Exercise objective: Where the records below begin, start copying, and stop after the line that contains "Nomad 12:13"; reproduce every line exactly but omit pictures.

..........

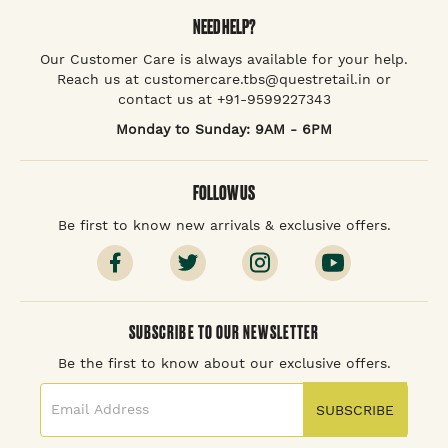
NEED HELP?
Our Customer Care is always available for your help.
Reach us at customercare.tbs@questretail.in or
contact us at +91-9599227343
Monday to Sunday: 9AM - 6PM
FOLLOW US
Be first to know new arrivals & exclusive offers.
SUBSCRIBE TO OUR NEWSLETTER
Be the first to know about our exclusive offers.
SUBSCRIBE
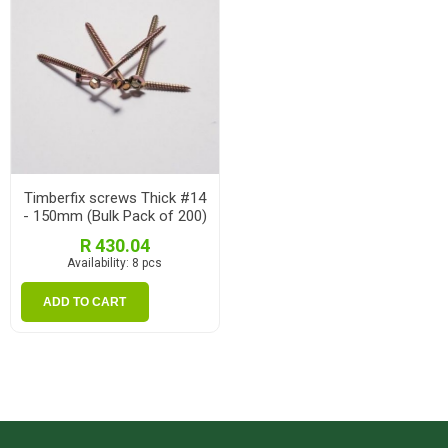
Timberfix screws Thick #14
- 150mm (Bulk Pack of 200)
R 430.04
Availability:
8 pcs
ADD TO CART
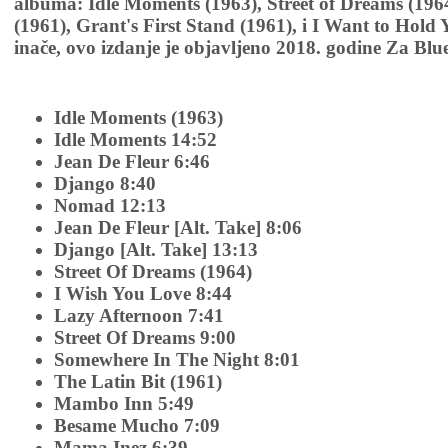
albuma: Idle Moments (1963), Street of Dreams (1964
(1961), Grant's First Stand (1961), i I Want to Hold
inače, ovo izdanje je objavljeno 2018. godine Za Blu
Idle Moments (1963)
Idle Moments 14:52
Jean De Fleur 6:46
Django 8:40
Nomad 12:13
Jean De Fleur [Alt. Take] 8:06
Django [Alt. Take] 13:13
Street Of Dreams (1964)
I Wish You Love 8:44
Lazy Afternoon 7:41
Street Of Dreams 9:00
Somewhere In The Night 8:01
The Latin Bit (1961)
Mambo Inn 5:49
Besame Mucho 7:09
Mama Inez 6:39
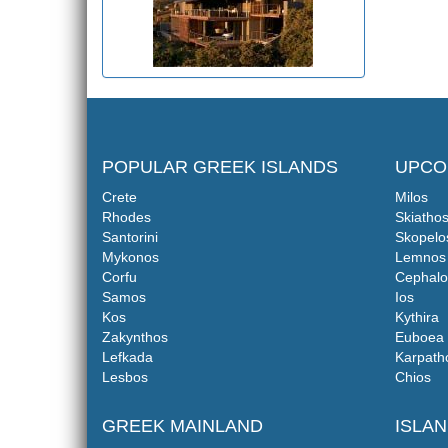
POPULAR GREEK ISLANDS
UPCO
Crete
Milos
Rhodes
Skiatho
Santorini
Skopelo
Mykonos
Lemnos
Corfu
Cephalo
Samos
Ios
Kos
Kythira
Zakynthos
Euboea
Lefkada
Karpath
Lesbos
Chios
GREEK MAINLAND
ISLA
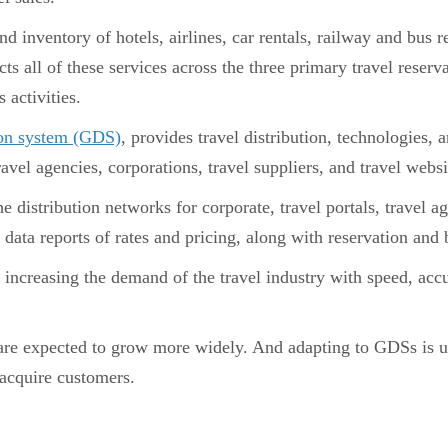
d inventory of hotels, airlines, car rentals, railway and bus
ll of these services across the three primary travel reservat
s activities.
tion system (GDS)
, provides travel distribution, technologies, 
vel agencies, corporations, travel suppliers, and travel websi
distribution networks for corporate, travel portals, travel a
data reports of rates and pricing, along with reservation and
increasing the demand of the travel industry with speed, acc
re expected to grow more widely. And adapting to GDSs is u
acquire customers.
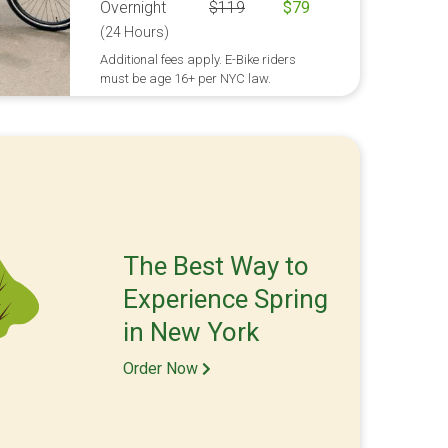
Overnight
$
119
$
79
(24 Hours)
Additional fees apply. E-Bike riders
must be age 16+ per NYC law.
The Best Way to
Experience Spring
in New York
Order Now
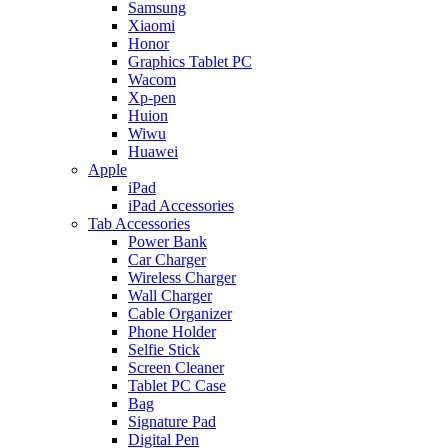
Samsung
Xiaomi
Honor
Graphics Tablet PC
Wacom
Xp-pen
Huion
Wiwu
Huawei
Apple
iPad
iPad Accessories
Tab Accessories
Power Bank
Car Charger
Wireless Charger
Wall Charger
Cable Organizer
Phone Holder
Selfie Stick
Screen Cleaner
Tablet PC Case
Bag
Signature Pad
Digital Pen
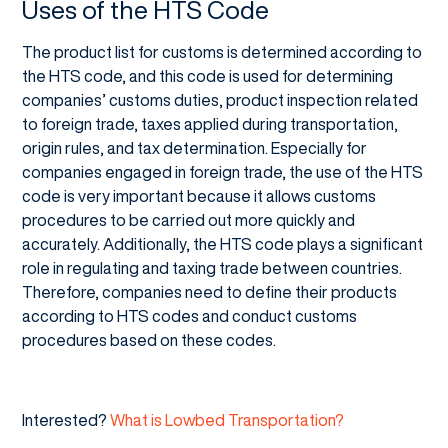
Uses of the HTS Code
The product list for customs is determined according to
the HTS code, and this code is used for determining
companies’ customs duties, product inspection related
to foreign trade, taxes applied during transportation,
origin rules, and tax determination. Especially for
companies engaged in foreign trade, the use of the HTS
code is very important because it allows customs
procedures to be carried out more quickly and
accurately. Additionally, the HTS code plays a significant
role in regulating and taxing trade between countries.
Therefore, companies need to define their products
according to HTS codes and conduct customs
procedures based on these codes.
Interested?
What is Lowbed Transportation?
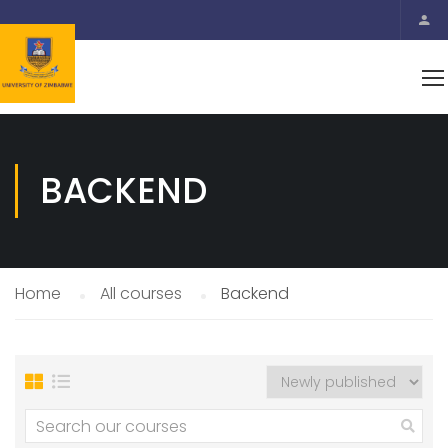
BACKEND
Home
All courses
Backend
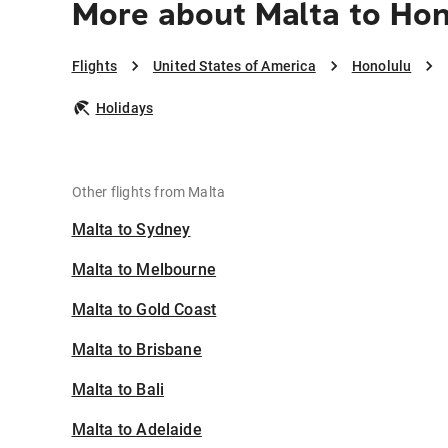
More about Malta to Hon
Flights
United States of America
Honolulu
Holidays
Other flights from Malta
Malta to Sydney
Malta to Melbourne
Malta to Gold Coast
Malta to Brisbane
Malta to Bali
Malta to Adelaide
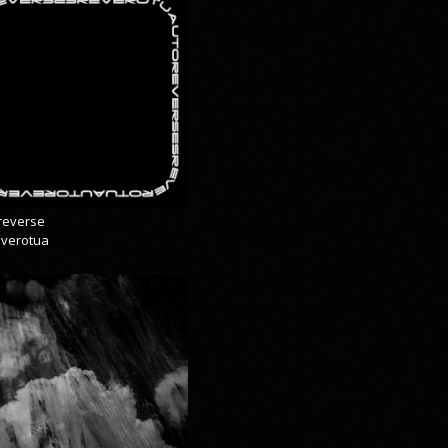
reverse
everotua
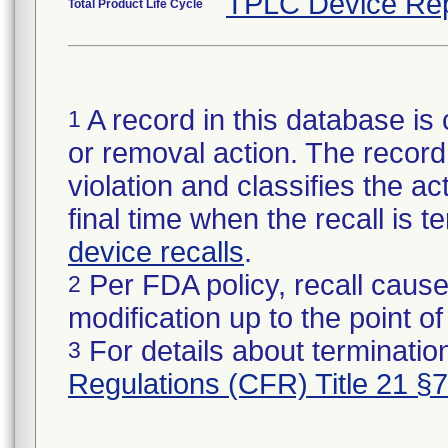
TPLC Device Rep
Total Product Life Cycle
A record in this database is 
1
or removal action. The record 
violation and classifies the act
final time when the recall is
device recalls
.
Per FDA policy, recall cause
2
modification up to the point of
For details about termination
3
Regulations (CFR) Title 21 §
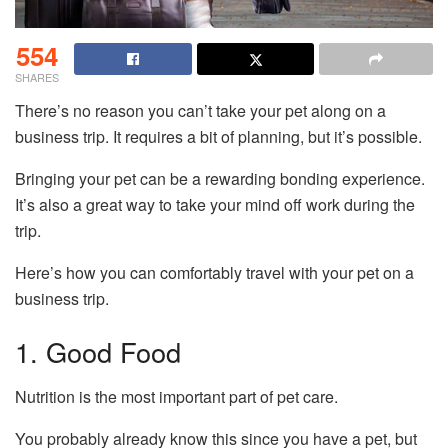
554
SHARES
There’s no reason you can’t take your pet along on a
business trip. It requires a bit of planning, but it’s possible.
Bringing your pet can be a rewarding bonding experience.
It’s also a great way to take your mind off work during the
trip.
Here’s how you can comfortably travel with your pet on a
business trip.
1. Good Food
Nutrition is the most important part of pet care.
You probably already know this since you have a pet, but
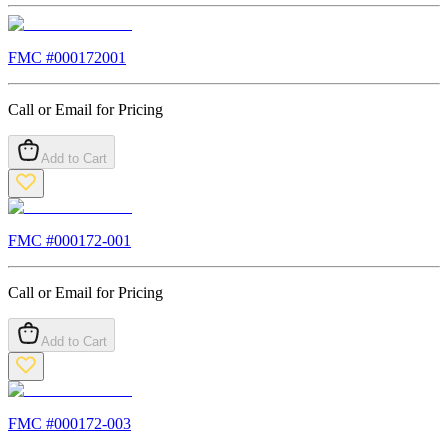
FMC #
000172001
Call or Email for Pricing
Add to Cart
FMC #
000172-001
Call or Email for Pricing
Add to Cart
FMC #
000172-003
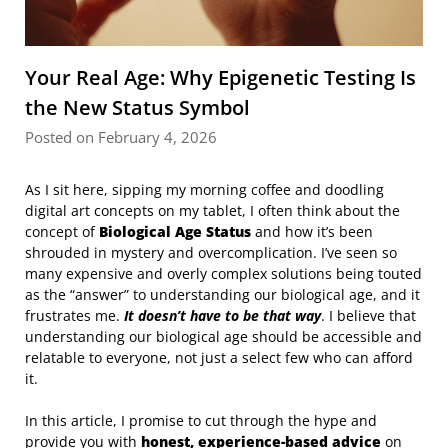
Your Real Age: Why Epigenetic Testing Is
the New Status Symbol
Posted on February 4, 2026
As I sit here, sipping my morning coffee and doodling
digital art concepts on my tablet, I often think about the
concept of
Biological Age Status
and how it’s been
shrouded in mystery and overcomplication. I’ve seen so
many expensive and overly complex solutions being touted
as the “answer” to understanding our biological age, and it
frustrates me.
It doesn’t have to be that way
. I believe that
understanding our biological age should be accessible and
relatable to everyone, not just a select few who can afford
it.
In this article, I promise to cut through the hype and
provide you with
honest, experience-based advice
on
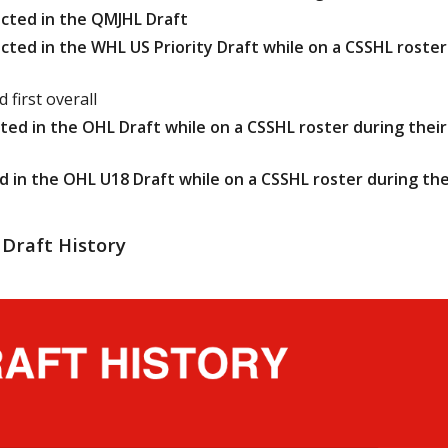
cted in the QMJHL Draft
ted in the WHL US Priority Draft while on a CSSHL roster
 first overall
ed in the OHL Draft while on a CSSHL roster during their
 in the OHL U18 Draft while on a CSSHL roster during the
Draft History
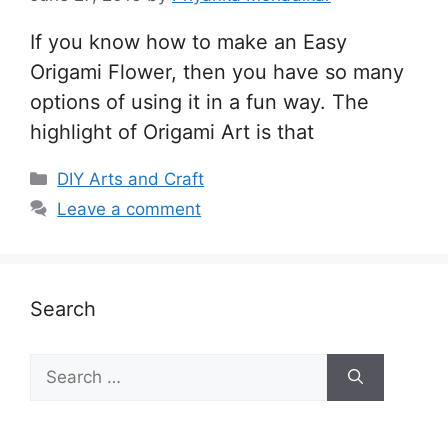
If you know how to make an Easy
Origami Flower, then you have so many
options of using it in a fun way. The
highlight of Origami Art is that
Categories
DIY Arts and Craft
Leave a comment
Search
Search
for:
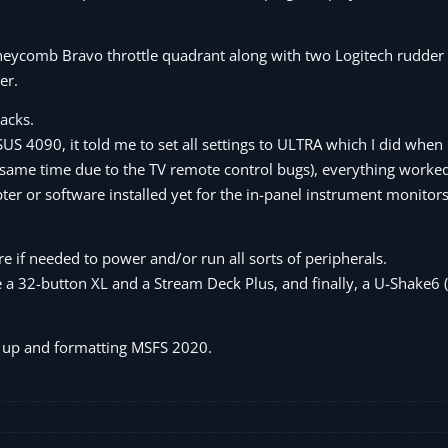
eycomb Bravo throttle quadrant along with two Logitech rudder 
er.
acks.
US 4090, it told me to set all settings to ULTRA which I did when
the same time due to the TV remote control bugs), everything worked
ter or software installed yet for the in-panel instrument monitors
e if needed to power and/or run all sorts of peripherals.
e a 32-button XL and a Stream Deck Plus, and finally, a U-Shake6 
ng up and formatting MSFS 2020.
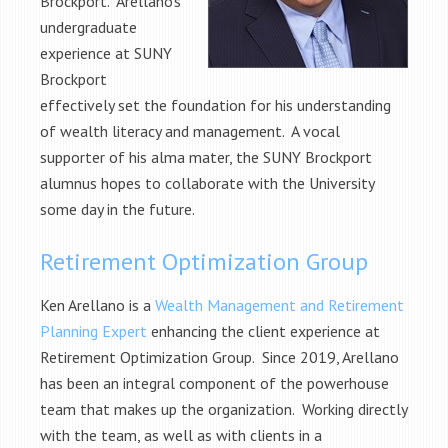
Brockport. Arellano’s
undergraduate
experience at SUNY
Brockport
effectively set the foundation for his understanding
of wealth literacy and management. A vocal
supporter of his alma mater, the SUNY Brockport
alumnus hopes to collaborate with the University
some day in the future.
Retirement Optimization Group
Ken Arellano is a
Wealth Management and Retirement
Planning Expert
enhancing the client experience at
Retirement Optimization Group. Since 2019, Arellano
has been an integral component of the powerhouse
team that makes up the organization. Working directly
with the team, as well as with clients in a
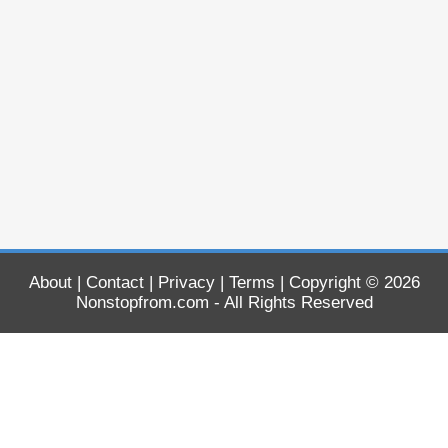
About
|
Contact
|
Privacy
|
Terms
| Copyright © 2026
Nonstopfrom.com
- All Rights Reserved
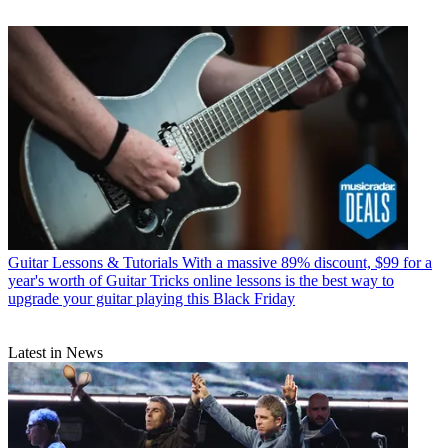
Guitar Lessons & Tutorials
With a massive 89% discount, $99 for a
year's worth of Guitar Tricks online lessons is the best way to
upgrade your guitar playing this Black Friday
Latest in News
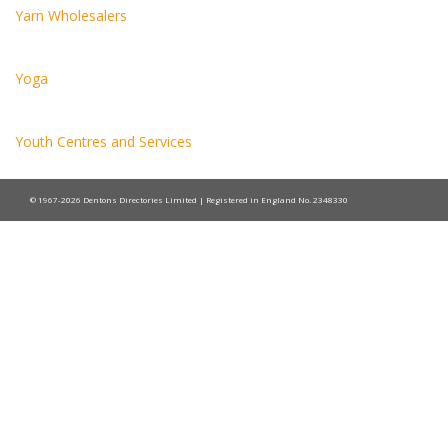
Yarn Wholesalers
Yoga
Youth Centres and Services
© 1967-2026 Dentons Directories Limited | Registered in England No. 2348330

..........

Answer box:
NEED HELP?
Our Customer Care is always available for your help.
Reach us at customercare.tbs@questretail.in or
contact us at +91-9599227343
Monday to Sunday: 9AM - 6PM
FOLLOW US
Be first to know new arrivals & exclusive offers.
SUBSCRIBE TO OUR NEWSLETTER
Be the first to know about our exclusive offers.
SUBSCRIBE
Timberfix screws Thick #14
- 150mm (Bulk Pack of 200)
R 430.04
Availability:
8 pcs
ADD TO CART
albuma: Idle Moments (1963), Street of Dreams (1964
(1961), Grant's First Stand (1961), i I Want to Hold
inače, ovo izdanje je objavljeno 2018. godine Za Blu
Idle Moments (1963)
Idle Moments 14:52
Jean De Fleur 6:46
Django 8:40
Nomad 12:13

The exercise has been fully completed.